Peking University Sixth Hospital

Status

Not yet enrolling

Conditions

Heavy Drinking

Treatments

Dietary Supplement: Nitrate-rich beetroot juice

Study type

Interventional

Funder types

Other

Identifiers

NCT06777459
(2025)PKUh6(3)

Details and patient eligibility

About

It is known that alcohol consumption can lead to cognitive impairment and dysregulation of inflammatory responses. A preliminary randomized controlled trial conducted by our research team has suggested that nitrate may improve cognition in hospitalized patients with alcohol dependence. To further expand the population and applicability, this study aims to explore the effects of nitrate on cognition in a real-world population of heavy drinkers. The researchers have designed a two-stage clinical trial: the first stage involves the analysis of existing data, and the second stage will recruit 43-54 new participants for a 14-day dietary inorganic nitrate (nitrate-rich beetroot juice, ~750 mg NO3- /d) intervention.

Full description

No comments

Enrollment

43 estimated patients

Sex

All

Volunteers

No Healthy Volunteers

Inclusion criteria

A. Individuals with a history of heavy alcohol consumption (as defined below), who have continued heavy drinking within the past week and have no plans to quit drinking within the next month.

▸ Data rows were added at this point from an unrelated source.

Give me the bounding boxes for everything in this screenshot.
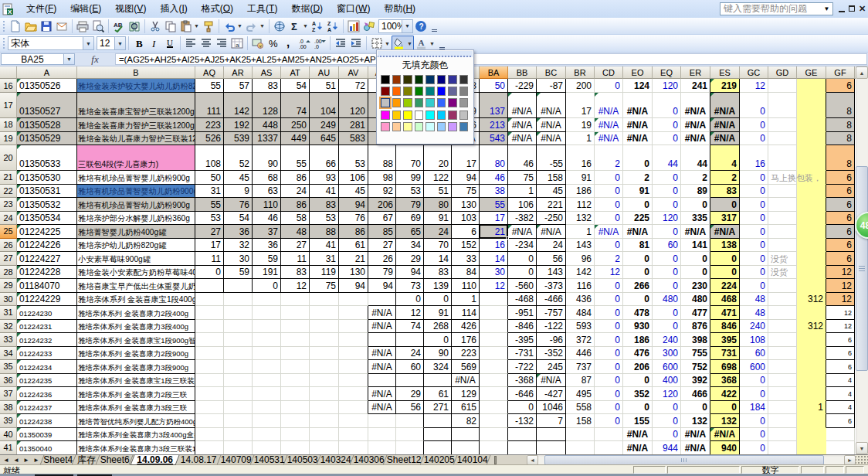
cell-AS21[interactable]: 68 [253,171,281,185]
cell-A34[interactable]: 01224233 [17,347,77,361]
cell-BB32[interactable]: -846 [508,320,537,334]
cell-AS23[interactable]: 110 [253,198,281,212]
cell-B38[interactable]: 雅培亲体系列 金装喜康力3段三联 [77,401,195,415]
cell-ES17[interactable]: #N/A [710,93,740,118]
cell-BA38[interactable] [480,401,508,415]
cell-B27[interactable]: 小安素草莓味900g罐 [77,252,195,266]
cell-B22[interactable]: 雅培有机珍品菁智婴幼儿奶粉900g [77,185,195,199]
cell-ES33[interactable]: 395 [710,333,740,347]
cell-A35[interactable]: 01224234 [17,360,77,374]
cell-AV39[interactable] [339,414,368,428]
color-swatch-000000[interactable] [381,75,390,84]
cell-BC28[interactable]: 143 [537,266,566,280]
cell-BC20[interactable]: -55 [537,145,566,171]
color-swatch-ffffff[interactable] [415,110,424,120]
cell-BA32[interactable] [480,320,508,334]
cell-BA24[interactable]: 17 [480,212,508,226]
row-header-29[interactable]: 29 [0,279,17,293]
cell-BC40[interactable] [537,428,566,442]
cell-AZ29[interactable]: 110 [452,279,480,293]
cell-AT17[interactable]: 74 [281,93,310,118]
cell-ER20[interactable]: 44 [681,145,710,171]
cell-BC36[interactable]: #N/A [537,374,566,388]
cell-AT22[interactable]: 24 [281,185,310,199]
cell-AY22[interactable]: 51 [424,185,452,199]
column-header-EO[interactable]: EO [623,66,653,79]
cell-CD16[interactable]: 0 [595,79,623,93]
cell-CD38[interactable]: 0 [595,401,623,415]
cell-AX29[interactable]: 73 [396,279,424,293]
cell-AR41[interactable] [224,441,253,455]
cell-B31[interactable]: 雅培亲体系列 金装喜康力2段400g [77,306,195,320]
cell-BB37[interactable]: -646 [508,387,537,401]
column-header-EQ[interactable]: EQ [653,66,681,79]
cell-AQ31[interactable] [195,306,224,320]
cell-AU28[interactable]: 119 [310,266,339,280]
cell-BC23[interactable]: 221 [537,198,566,212]
cell-AY36[interactable] [424,374,452,388]
cell-ES19[interactable]: #N/A [710,132,740,146]
cell-GC35[interactable]: 600 [740,360,768,374]
cell-AU34[interactable] [310,347,339,361]
cell-AX25[interactable]: 65 [396,225,424,239]
cell-GF24[interactable]: 6 [826,212,855,226]
dec-indent-button[interactable] [333,36,348,51]
cell-A27[interactable]: 01224227 [17,252,77,266]
cell-GD27[interactable]: 没货 [768,252,797,266]
cell-CD23[interactable]: 0 [595,198,623,212]
cell-ER17[interactable]: #N/A [681,93,710,118]
cell-BB40[interactable] [508,428,537,442]
cell-AQ39[interactable] [195,414,224,428]
cell-BC19[interactable]: #N/A [537,132,566,146]
zoom-dropdown-icon[interactable]: ▼ [402,20,412,32]
cell-AW22[interactable]: 92 [368,185,396,199]
cell-GF26[interactable]: 6 [826,239,855,253]
cell-AZ33[interactable]: 176 [452,333,480,347]
color-swatch-ccffcc[interactable] [415,122,424,131]
cell-AR28[interactable]: 59 [224,266,253,280]
fill-button[interactable]: ▼ [392,36,414,51]
cell-GC32[interactable]: 240 [740,320,768,334]
cell-ER38[interactable]: 0 [681,401,710,415]
cell-B24[interactable]: 雅培亲护部分水解婴儿奶粉360g [77,212,195,226]
cell-GD23[interactable] [768,198,797,212]
cell-BC29[interactable]: -373 [537,279,566,293]
hyperlink-button[interactable] [272,19,287,34]
cell-EO25[interactable]: #N/A [623,225,653,239]
cell-BR26[interactable]: 143 [566,239,595,253]
sort-az-button[interactable]: AZ [310,19,325,34]
cell-AZ39[interactable]: 82 [452,414,480,428]
cell-CD35[interactable]: 0 [595,360,623,374]
cell-AU40[interactable] [310,428,339,442]
cell-AQ29[interactable] [195,279,224,293]
cell-BB24[interactable]: -382 [508,212,537,226]
cell-AW38[interactable]: #N/A [368,401,396,415]
cell-ER40[interactable]: #N/A [681,428,710,442]
cell-AZ30[interactable]: 1 [452,293,480,307]
cell-AR39[interactable] [224,414,253,428]
cell-GC36[interactable]: 0 [740,374,768,388]
cell-AY32[interactable]: 268 [424,320,452,334]
cell-AQ37[interactable] [195,387,224,401]
column-header-AR[interactable]: AR [224,66,253,79]
help-dropdown-icon[interactable]: ▼ [821,3,832,15]
cell-BA41[interactable] [480,441,508,455]
row-header-20[interactable]: 20 [0,145,17,171]
cell-EO29[interactable]: 266 [623,279,653,293]
cell-AR27[interactable]: 30 [224,252,253,266]
row-header-40[interactable]: 40 [0,428,17,442]
cell-BB17[interactable]: #N/A [508,93,537,118]
row-header-24[interactable]: 24 [0,212,17,226]
cell-AR18[interactable]: 192 [224,118,253,132]
cell-AV37[interactable] [339,387,368,401]
column-header-BA[interactable]: BA [480,66,508,79]
name-box[interactable]: BA25 [1,53,64,65]
cell-AQ21[interactable]: 50 [195,171,224,185]
vertical-scrollbar[interactable]: ▲▼ [856,66,868,454]
cell-AY39[interactable] [424,414,452,428]
cell-EQ35[interactable]: 600 [653,360,681,374]
color-swatch-0000ff[interactable] [437,87,446,96]
column-header-AU[interactable]: AU [310,66,339,79]
cell-GE37[interactable] [797,387,826,401]
cell-AW25[interactable]: 85 [368,225,396,239]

B. Individuals with a history of heavy alcohol consumption who are currently hospitalized due to alcohol dependence or alcohol use disorder, and are still undergoing treatment.

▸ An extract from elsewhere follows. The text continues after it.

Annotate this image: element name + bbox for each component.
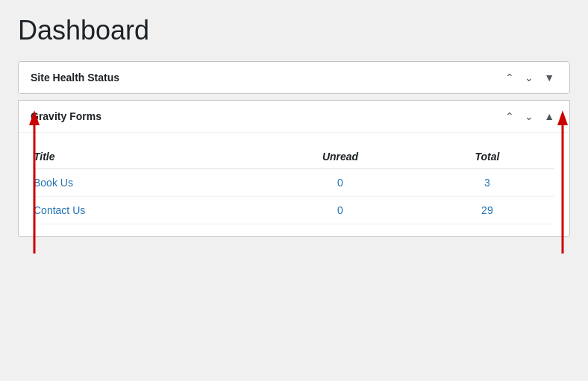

The CDC (Centers for Disease Control and Prevention) defines heavy alcohol consumption as follows: For males: more than 15 standard alcoholic drinks per week. For females: more than 8 standard alcoholic drinks per week. Here, one standard drink unit is approximately 14 grams of pure alcohol- C. A Montreal Cognitive Assessment (MoCA) score greater than 13.

Exclusion criteria

A. Individuals with a history of or current infectious diseases. B. Individuals with a history of or current severe cardiovascular, cerebrovascular, hepatic, or renal diseases.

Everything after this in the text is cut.